In una società anomica, atomizzata, minacciata da pericoli esterni, la destra propone un programma di
implementazione, tanto contro gli universalismi economico-giuridici esterni, quanto contro l’uniforme e anomica fluidità interna, di principi di particolarità, di differenziazione (peraltro facilmente sfociante nella disuguaglianza), di concretezza, concetti nondimeno interpretati ideologicamente non nel senso dell’accettazione di differenze poste sullo stesso piano (questo sarebbe il grave peccato di “relativismo”) ma attraverso concetti come quello di identità religiosa, civile, culturale (la Patria/nazione), le cui radici stanno in una tradizione da conservare e sviluppare con orgoglio e fedeltà. Quindi, la lotta contro il conformismo, l’uniformazione e l’informalità – tipica della destra – non è per la libertà ma per la tradizione offesa, per l’affermazione di valori ritenuti minacciati ma non per l’accoglienza di stili di vita nuovi. Alla religione civile dell’antifascismo e al progetto democratico pluralistico che ne consegue, e anche alla cultura liberal-progressista, la destra – non è una novità – contrappone una teologia politica dell’identità, e una libertà intesa come appartenenza alla tradizione e anche come espressione di energia non sempre trattenuta entro le regole. Non stanno certo in primo piano né l’universalismo né i diritti dei singoli (Galli, pos. 544)

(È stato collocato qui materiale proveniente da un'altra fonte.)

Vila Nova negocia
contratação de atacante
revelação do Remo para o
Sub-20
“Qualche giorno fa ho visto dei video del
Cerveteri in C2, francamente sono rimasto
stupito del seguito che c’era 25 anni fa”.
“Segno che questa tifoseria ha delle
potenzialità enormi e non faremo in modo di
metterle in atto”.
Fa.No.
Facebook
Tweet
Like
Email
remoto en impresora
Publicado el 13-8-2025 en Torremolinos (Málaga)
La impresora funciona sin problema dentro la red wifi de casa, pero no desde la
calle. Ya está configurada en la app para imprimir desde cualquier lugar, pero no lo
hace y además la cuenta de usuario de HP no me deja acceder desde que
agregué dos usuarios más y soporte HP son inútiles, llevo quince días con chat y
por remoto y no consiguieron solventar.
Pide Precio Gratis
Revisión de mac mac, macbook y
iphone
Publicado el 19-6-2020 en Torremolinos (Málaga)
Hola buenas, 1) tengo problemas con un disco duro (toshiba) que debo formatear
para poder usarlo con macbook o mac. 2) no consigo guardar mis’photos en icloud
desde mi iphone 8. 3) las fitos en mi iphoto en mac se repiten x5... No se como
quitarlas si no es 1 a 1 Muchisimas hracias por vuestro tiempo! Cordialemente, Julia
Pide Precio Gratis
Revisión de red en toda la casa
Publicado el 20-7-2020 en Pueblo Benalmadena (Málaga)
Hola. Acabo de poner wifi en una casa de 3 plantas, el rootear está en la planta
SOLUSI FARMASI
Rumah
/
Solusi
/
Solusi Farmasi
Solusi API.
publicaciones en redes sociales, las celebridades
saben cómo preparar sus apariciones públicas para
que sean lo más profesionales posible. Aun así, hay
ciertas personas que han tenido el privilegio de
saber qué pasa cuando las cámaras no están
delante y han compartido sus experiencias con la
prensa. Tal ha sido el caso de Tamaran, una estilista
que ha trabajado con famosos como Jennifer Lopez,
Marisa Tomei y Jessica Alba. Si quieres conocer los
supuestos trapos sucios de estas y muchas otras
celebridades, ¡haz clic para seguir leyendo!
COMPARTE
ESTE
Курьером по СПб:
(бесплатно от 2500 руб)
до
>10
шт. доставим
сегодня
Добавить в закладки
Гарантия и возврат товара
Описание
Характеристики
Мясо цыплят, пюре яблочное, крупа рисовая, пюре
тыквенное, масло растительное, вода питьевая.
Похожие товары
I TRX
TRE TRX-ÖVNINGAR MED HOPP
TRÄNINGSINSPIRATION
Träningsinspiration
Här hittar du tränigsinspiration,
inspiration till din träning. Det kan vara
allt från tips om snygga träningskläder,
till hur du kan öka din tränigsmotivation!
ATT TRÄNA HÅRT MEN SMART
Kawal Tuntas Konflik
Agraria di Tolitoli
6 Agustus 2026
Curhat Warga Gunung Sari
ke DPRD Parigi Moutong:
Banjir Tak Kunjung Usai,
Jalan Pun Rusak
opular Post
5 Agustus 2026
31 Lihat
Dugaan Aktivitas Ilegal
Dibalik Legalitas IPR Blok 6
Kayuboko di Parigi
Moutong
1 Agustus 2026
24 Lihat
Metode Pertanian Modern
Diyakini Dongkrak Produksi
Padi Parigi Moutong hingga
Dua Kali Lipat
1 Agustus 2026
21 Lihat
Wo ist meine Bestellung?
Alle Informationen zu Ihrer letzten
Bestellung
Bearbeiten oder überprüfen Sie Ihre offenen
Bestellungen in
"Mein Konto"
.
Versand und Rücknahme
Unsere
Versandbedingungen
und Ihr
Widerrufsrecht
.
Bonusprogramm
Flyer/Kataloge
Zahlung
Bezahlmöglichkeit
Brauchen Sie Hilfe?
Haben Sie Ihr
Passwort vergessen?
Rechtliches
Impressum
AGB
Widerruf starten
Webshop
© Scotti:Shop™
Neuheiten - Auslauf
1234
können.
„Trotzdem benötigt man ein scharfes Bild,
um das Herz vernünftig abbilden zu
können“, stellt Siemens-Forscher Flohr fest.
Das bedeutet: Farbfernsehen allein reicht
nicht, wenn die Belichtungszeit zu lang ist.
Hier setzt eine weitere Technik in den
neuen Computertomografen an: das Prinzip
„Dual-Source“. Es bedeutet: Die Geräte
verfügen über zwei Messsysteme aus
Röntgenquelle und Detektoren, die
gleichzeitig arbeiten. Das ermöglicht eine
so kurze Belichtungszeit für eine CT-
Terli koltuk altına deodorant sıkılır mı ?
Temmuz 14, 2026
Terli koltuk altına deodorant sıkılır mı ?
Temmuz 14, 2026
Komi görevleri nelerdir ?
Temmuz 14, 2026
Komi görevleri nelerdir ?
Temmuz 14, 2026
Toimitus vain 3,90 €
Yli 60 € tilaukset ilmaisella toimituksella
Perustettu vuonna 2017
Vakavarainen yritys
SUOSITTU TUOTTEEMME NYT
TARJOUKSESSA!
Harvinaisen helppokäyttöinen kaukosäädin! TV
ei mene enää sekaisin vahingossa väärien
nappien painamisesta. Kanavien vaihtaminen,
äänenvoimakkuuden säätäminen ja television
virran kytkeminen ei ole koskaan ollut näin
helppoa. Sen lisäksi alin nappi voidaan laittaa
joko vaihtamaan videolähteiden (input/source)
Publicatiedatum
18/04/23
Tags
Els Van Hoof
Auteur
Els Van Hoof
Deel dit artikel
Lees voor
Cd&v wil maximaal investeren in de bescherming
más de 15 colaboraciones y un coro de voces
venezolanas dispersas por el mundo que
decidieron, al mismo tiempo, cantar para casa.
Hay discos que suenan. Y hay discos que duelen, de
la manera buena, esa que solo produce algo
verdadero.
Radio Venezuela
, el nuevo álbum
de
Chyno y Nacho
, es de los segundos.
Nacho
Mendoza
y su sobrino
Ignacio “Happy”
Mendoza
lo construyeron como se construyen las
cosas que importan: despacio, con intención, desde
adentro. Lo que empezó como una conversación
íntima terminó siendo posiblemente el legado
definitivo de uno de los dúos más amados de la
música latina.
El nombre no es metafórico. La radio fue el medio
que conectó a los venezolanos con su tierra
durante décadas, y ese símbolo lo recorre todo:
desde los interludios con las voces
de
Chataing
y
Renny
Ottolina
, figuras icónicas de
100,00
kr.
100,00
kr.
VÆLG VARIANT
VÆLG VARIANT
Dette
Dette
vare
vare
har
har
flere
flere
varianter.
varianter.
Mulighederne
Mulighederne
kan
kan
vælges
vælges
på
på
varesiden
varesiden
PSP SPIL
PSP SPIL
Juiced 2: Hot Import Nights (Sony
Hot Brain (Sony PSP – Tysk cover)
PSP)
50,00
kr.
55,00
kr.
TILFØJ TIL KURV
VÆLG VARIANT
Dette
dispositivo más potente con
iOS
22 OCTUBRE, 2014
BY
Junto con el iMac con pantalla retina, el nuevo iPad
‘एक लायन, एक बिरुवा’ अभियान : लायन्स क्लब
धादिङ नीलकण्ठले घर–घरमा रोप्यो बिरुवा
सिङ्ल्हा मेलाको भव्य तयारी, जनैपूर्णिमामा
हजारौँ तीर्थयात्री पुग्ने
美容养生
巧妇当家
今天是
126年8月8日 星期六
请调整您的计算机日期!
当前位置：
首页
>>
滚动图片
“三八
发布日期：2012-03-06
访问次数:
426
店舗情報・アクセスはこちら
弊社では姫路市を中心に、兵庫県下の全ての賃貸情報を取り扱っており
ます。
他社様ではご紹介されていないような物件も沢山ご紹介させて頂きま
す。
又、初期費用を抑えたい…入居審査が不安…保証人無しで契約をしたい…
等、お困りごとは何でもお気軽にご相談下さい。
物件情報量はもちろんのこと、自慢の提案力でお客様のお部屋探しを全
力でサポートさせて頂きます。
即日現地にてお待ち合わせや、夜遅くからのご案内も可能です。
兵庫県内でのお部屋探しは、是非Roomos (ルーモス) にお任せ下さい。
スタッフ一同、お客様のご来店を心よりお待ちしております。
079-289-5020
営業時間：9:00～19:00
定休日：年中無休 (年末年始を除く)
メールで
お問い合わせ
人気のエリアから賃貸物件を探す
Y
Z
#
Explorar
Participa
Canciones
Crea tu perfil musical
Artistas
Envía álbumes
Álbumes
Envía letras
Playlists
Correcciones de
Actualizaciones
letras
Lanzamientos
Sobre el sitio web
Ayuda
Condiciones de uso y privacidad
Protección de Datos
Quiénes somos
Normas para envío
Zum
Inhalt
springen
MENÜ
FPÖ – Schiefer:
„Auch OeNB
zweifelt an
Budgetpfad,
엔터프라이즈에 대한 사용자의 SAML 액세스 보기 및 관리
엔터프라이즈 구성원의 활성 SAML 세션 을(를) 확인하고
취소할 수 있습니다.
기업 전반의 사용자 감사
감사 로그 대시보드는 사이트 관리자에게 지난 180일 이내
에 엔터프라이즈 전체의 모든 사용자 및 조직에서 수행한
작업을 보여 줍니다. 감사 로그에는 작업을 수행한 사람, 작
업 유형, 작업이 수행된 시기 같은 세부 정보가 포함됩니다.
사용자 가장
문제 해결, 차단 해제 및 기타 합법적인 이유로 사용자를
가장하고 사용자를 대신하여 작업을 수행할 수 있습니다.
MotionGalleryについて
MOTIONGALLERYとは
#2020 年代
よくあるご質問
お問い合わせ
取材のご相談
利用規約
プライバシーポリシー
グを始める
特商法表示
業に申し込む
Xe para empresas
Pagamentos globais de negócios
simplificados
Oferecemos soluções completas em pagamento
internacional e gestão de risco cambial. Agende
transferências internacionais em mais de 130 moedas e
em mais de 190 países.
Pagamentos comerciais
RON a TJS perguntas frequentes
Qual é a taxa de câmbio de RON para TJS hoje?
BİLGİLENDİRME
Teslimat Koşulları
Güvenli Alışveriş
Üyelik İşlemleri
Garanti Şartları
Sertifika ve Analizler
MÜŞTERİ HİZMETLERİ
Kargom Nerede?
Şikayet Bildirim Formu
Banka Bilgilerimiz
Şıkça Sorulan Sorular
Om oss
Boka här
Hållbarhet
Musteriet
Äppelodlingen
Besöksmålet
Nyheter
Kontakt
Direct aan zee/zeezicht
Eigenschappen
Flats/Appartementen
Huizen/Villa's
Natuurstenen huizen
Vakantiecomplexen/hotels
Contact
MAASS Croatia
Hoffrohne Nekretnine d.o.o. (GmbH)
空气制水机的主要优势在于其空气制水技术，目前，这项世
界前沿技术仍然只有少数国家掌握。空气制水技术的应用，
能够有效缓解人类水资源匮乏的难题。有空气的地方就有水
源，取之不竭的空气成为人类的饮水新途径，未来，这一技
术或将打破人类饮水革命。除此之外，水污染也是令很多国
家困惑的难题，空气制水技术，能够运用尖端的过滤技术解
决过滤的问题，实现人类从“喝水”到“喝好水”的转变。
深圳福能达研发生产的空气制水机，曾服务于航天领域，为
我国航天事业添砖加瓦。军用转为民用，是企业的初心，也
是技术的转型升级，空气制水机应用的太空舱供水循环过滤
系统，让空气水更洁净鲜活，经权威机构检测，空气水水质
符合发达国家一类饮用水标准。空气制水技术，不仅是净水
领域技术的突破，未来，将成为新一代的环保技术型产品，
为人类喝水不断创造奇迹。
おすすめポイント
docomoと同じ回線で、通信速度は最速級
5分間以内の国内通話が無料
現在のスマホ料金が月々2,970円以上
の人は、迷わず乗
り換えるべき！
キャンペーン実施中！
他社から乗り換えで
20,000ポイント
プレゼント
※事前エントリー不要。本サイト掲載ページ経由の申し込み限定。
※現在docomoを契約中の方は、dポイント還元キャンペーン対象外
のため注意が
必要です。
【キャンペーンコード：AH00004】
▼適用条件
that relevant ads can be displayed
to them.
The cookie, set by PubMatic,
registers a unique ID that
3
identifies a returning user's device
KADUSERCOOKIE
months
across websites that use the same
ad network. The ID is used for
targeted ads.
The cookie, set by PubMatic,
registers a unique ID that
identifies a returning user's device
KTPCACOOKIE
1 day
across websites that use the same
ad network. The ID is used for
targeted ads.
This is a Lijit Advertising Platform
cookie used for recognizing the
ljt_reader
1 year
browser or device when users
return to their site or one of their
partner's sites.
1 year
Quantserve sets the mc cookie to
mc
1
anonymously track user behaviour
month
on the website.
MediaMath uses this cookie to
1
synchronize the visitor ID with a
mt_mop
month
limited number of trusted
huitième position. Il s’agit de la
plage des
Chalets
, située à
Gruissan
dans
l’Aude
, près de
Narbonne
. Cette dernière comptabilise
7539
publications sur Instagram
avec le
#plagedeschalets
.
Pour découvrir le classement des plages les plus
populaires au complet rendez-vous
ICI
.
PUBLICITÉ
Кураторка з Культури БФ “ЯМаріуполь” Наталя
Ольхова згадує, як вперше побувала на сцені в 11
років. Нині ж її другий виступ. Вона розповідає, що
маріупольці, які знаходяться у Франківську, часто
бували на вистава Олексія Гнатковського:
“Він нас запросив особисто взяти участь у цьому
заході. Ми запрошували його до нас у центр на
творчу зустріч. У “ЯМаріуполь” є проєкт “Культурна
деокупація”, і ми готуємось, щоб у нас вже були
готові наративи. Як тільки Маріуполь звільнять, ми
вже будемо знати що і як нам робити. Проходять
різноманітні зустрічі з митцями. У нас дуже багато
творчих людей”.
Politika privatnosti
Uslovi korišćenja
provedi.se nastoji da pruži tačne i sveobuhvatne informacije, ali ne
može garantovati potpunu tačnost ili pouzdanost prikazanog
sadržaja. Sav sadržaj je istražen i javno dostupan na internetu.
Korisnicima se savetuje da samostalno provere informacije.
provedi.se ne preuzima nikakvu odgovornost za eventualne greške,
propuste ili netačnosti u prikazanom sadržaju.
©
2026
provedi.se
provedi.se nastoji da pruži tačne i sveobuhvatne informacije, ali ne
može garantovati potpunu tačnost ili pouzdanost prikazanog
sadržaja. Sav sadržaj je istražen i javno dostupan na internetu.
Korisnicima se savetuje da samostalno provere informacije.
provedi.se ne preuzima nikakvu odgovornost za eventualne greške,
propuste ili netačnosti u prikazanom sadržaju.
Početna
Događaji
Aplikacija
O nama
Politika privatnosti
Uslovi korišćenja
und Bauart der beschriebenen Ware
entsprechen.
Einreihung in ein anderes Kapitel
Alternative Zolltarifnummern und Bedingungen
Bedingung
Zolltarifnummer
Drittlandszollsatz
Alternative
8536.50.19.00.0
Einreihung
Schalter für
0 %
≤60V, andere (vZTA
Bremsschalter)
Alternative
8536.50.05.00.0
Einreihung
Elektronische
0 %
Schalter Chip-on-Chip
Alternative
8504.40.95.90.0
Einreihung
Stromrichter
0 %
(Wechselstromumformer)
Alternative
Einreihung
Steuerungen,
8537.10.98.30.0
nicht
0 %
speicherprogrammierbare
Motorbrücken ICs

Il carattere restaurativo e tradizionalista non va però esagerato. Come detto, questa destra fa la propria comparsa in tessuti sociali che hanno subito per decenni gli effetti del neoliberismo: spoliticizzazione, disintermediazione, rafforzamento dell’individualismo e della competizione. La sua idea di nazione e di identità è perciò in gran parte retorica ed è fondata sulla comunicazione mediatica più che su un’elaborazione intellettuale tradizionalmente intesa. In verità «la nazione [o l’identità] della destra è un insieme di individualismi e privatezze» (Galli, pos. 1112). Nella «atrofizzazione dei corpi intermedi», se «la sinistra si è mossa prevalentemente verso l’implementazione dei nuovi diritti individuali, […] la destra difende individualismi proprietari, eventualmente organizzati in interessi corporativi, sforzandosi di ridurre ulteriormente la già ridotta capacità universalistica dell’azione dello Stato» (Galli, pos. 1110, corsivo mio).
È perciò essenziale, nell’analisi delle politiche scolastiche di questa destra anti-liberale ma non anti-liberista, considerare tanto la dimensione socio-culturale propriamente conservatrice, quanto quella materiale (economica e di intervento sui meccanismi della riproduzione sociale): guardare insieme al rischio di ritorno all’ordine (la militarizzazione dell’educazione civica, la “pedagogia dell’umiliazione” di Valditara, l’intimidazione verso la libertà di espressione dei docenti: vedi il caso Raimo), e all’intensificazione dell’agenda neoliberista, che la destra si è ora incaricata di portare avanti in una declinazione particolarmente virulenta. Nel prossimo intervento proverò a scendere più nel dettaglio di queste politiche scolastiche, tenendo però fermo questo quadro interpretativo.